# TASK OBJECTIVE
A complete, exact copy of the data is the required answer.

# DATA FOR THIS TASK
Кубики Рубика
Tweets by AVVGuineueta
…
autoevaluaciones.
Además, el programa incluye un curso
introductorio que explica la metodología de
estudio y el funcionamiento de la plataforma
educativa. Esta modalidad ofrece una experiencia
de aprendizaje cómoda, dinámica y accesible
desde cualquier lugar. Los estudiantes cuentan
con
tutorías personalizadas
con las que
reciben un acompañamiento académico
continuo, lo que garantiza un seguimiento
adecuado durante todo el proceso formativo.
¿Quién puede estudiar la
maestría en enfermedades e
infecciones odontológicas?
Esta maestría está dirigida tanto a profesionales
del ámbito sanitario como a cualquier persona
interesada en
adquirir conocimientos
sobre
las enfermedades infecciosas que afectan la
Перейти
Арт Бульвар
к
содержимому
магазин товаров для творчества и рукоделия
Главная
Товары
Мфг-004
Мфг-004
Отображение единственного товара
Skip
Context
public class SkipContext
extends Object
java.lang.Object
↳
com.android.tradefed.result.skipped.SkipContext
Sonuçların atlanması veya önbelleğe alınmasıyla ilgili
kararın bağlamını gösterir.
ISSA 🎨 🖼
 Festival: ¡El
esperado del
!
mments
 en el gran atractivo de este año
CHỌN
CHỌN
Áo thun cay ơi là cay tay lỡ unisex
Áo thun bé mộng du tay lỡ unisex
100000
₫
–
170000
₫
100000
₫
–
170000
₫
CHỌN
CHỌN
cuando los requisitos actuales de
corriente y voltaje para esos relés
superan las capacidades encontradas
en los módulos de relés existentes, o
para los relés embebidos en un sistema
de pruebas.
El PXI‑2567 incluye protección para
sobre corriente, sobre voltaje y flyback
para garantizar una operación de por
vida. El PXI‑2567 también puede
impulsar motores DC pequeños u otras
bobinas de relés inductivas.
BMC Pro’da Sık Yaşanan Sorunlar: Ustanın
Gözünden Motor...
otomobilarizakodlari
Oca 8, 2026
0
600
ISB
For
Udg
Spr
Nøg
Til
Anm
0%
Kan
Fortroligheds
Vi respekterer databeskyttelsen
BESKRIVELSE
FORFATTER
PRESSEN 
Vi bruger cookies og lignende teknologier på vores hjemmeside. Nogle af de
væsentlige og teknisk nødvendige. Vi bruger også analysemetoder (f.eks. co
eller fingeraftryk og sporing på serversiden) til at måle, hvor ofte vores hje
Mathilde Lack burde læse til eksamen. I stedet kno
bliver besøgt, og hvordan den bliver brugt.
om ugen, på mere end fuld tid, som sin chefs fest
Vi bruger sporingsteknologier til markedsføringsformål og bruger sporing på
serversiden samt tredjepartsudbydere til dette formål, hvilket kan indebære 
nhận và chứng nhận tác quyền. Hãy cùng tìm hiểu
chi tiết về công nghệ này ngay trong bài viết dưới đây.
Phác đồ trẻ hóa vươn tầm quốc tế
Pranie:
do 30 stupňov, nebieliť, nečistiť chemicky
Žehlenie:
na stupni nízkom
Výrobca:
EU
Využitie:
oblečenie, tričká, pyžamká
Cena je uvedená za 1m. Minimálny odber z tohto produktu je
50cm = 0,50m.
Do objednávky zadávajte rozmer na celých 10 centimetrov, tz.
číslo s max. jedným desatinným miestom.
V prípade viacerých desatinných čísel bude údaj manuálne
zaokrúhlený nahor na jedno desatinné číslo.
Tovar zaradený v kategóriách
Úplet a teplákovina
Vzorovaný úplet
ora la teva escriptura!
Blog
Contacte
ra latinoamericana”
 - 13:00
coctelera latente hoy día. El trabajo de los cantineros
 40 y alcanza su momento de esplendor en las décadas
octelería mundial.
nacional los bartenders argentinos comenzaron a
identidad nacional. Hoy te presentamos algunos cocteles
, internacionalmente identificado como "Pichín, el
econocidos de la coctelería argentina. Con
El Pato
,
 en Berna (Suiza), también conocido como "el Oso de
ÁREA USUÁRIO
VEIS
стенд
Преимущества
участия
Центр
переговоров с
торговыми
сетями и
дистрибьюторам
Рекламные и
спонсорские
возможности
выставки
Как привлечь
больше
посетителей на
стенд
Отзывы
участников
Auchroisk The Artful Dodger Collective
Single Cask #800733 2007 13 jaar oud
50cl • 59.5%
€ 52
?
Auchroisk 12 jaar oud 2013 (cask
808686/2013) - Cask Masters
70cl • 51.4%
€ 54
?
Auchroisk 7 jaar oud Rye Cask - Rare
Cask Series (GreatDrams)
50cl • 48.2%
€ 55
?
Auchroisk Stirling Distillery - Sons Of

# RESULT FOR THIS EXERCISE
Кубики Рубика
Tweets by AVVGuineueta
…
autoevaluaciones.
Además, el programa incluye un curso
introductorio que explica la metodología de
estudio y el funcionamiento de la plataforma
educativa. Esta modalidad ofrece una experiencia
de aprendizaje cómoda, dinámica y accesible
desde cualquier lugar. Los estudiantes cuentan
con
tutorías personalizadas
con las que
reciben un acompañamiento académico
continuo, lo que garantiza un seguimiento
adecuado durante todo el proceso formativo.
¿Quién puede estudiar la
maestría en enfermedades e
infecciones odontológicas?
Esta maestría está dirigida tanto a profesionales
del ámbito sanitario como a cualquier persona
interesada en
adquirir conocimientos
sobre
las enfermedades infecciosas que afectan la
Перейти
Арт Бульвар
к
содержимому
магазин товаров для творчества и рукоделия
Главная
Товары
Мфг-004
Мфг-004
Отображение единственного товара
Skip
Context
public class SkipContext
extends Object
java.lang.Object
↳
com.android.tradefed.result.skipped.SkipContext
Sonuçların atlanması veya önbelleğe alınmasıyla ilgili
kararın bağlamını gösterir.
ISSA 🎨 🖼
 Festival: ¡El
esperado del
!
mments
 en el gran atractivo de este año
CHỌN
CHỌN
Áo thun cay ơi là cay tay lỡ unisex
Áo thun bé mộng du tay lỡ unisex
100000
₫
–
170000
₫
100000
₫
–
170000
₫
CHỌN
CHỌN
cuando los requisitos actuales de
corriente y voltaje para esos relés
superan las capacidades encontradas
en los módulos de relés existentes, o
para los relés embebidos en un sistema
de pruebas.
El PXI‑2567 incluye protección para
sobre corriente, sobre voltaje y flyback
para garantizar una operación de por
vida. El PXI‑2567 también puede
impulsar motores DC pequeños u otras
bobinas de relés inductivas.
BMC Pro’da Sık Yaşanan Sorunlar: Ustanın
Gözünden Motor...
otomobilarizakodlari
Oca 8, 2026
0
600
ISB
For
Udg
Spr
Nøg
Til
Anm
0%
Kan
Fortroligheds
Vi respekterer databeskyttelsen
BESKRIVELSE
FORFATTER
PRESSEN 
Vi bruger cookies og lignende teknologier på vores hjemmeside. Nogle af de
væsentlige og teknisk nødvendige. Vi bruger også analysemetoder (f.eks. co
eller fingeraftryk og sporing på serversiden) til at måle, hvor ofte vores hje
Mathilde Lack burde læse til eksamen. I stedet kno
bliver besøgt, og hvordan den bliver brugt.
om ugen, på mere end fuld tid, som sin chefs fest
Vi bruger sporingsteknologier til markedsføringsformål og bruger sporing på
serversiden samt tredjepartsudbydere til dette formål, hvilket kan indebære 
nhận và chứng nhận tác quyền. Hãy cùng tìm hiểu
chi tiết về công nghệ này ngay trong bài viết dưới đây.
Phác đồ trẻ hóa vươn tầm quốc tế
Pranie:
do 30 stupňov, nebieliť, nečistiť chemicky
Žehlenie:
na stupni nízkom
Výrobca:
EU
Využitie:
oblečenie, tričká, pyžamká
Cena je uvedená za 1m. Minimálny odber z tohto produktu je
50cm = 0,50m.
Do objednávky zadávajte rozmer na celých 10 centimetrov, tz.
číslo s max. jedným desatinným miestom.
V prípade viacerých desatinných čísel bude údaj manuálne
zaokrúhlený nahor na jedno desatinné číslo.
Tovar zaradený v kategóriách
Úplet a teplákovina
Vzorovaný úplet
ora la teva escriptura!
Blog
Contacte
ra latinoamericana”
 - 13:00
coctelera latente hoy día. El trabajo de los cantineros
 40 y alcanza su momento de esplendor en las décadas
octelería mundial.
nacional los bartenders argentinos comenzaron a
identidad nacional. Hoy te presentamos algunos cocteles
, internacionalmente identificado como "Pichín, el
econocidos de la coctelería argentina. Con
El Pato
,
 en Berna (Suiza), también conocido como "el Oso de
ÁREA USUÁRIO
VEIS
стенд
Преимущества
участия
Центр
переговоров с
торговыми
сетями и
дистрибьюторам
Рекламные и
спонсорские
возможности
выставки
Как привлечь
больше
посетителей на
стенд
Отзывы
участников
Auchroisk The Artful Dodger Collective
Single Cask #800733 2007 13 jaar oud
50cl • 59.5%
€ 52
?
Auchroisk 12 jaar oud 2013 (cask
808686/2013) - Cask Masters
70cl • 51.4%
€ 54
?
Auchroisk 7 jaar oud Rye Cask - Rare
Cask Series (GreatDrams)
50cl • 48.2%
€ 55
?
Auchroisk Stirling Distillery - Sons Of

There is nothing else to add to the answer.